Purdy, a quarterback from Iowa State, was the last pick in the 2022 NFL Draft by the 49ers, a former team of the late Paul Salata, the founder of Irrelevant Week. Emcee John Ireland — a Corona del Mar graduate and the radio play-by-play voice of the Los Angeles Lakers — took a moment to recognize Salata during the evening, calling attention to his lively personality and his desire to do something nice for somebody for no reason.
The tradition of roasting and toasting was largely left up to some former NFL players, concluding with four-time Super Bowl champion Jesse Sapolu, who won all his titles with the 49ers.
“Just to be able to see the caliber of these guys and the résumés and their careers and what they’ve done — honestly [to] listen to the advice they were giving, for me, very thankful for that,” Purdy said. “It was just awesome overall because they could still joke around and have fun with the night.
“It meant a lot, from my perspective, seeing that these guys can be real and authentic and joke around but also give advice.”
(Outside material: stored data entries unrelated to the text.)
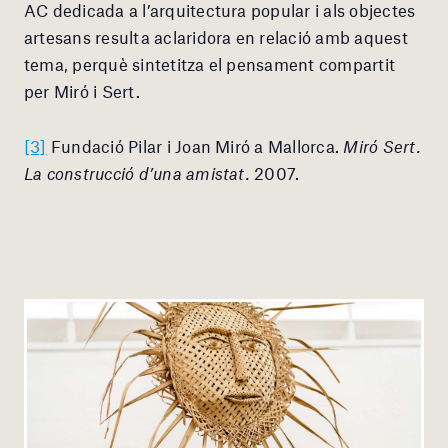
AC dedicada a l’arquitectura popular i als objectes
artesans resulta aclaridora en relació amb aquest
tema, perquè sintetitza el pensament compartit
per Miró i Sert.
[3]
Fundació Pilar i Joan Miró a Mallorca.
Miró Sert.
La construcció d’una amistat.
2007.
The venue at large wanted a minute with Purdy. When Braeden Boyles, the son of the fire chief and a former standout quarterback at Edison, got his chance to seek the advice of a signal-caller who had caught the eye of an NFL team, his query instead was, “Where’s the mullet?”
“I respected him so much after that question, because he gets it,” Purdy said of the interaction. “I got a lot of heat for growing out the mullet, but a lot of people in Iowa liked it, too, and honestly, I thought it fit the vibe of my senior year, going into my last season at Iowa State and growing out the mullet for my country folks.”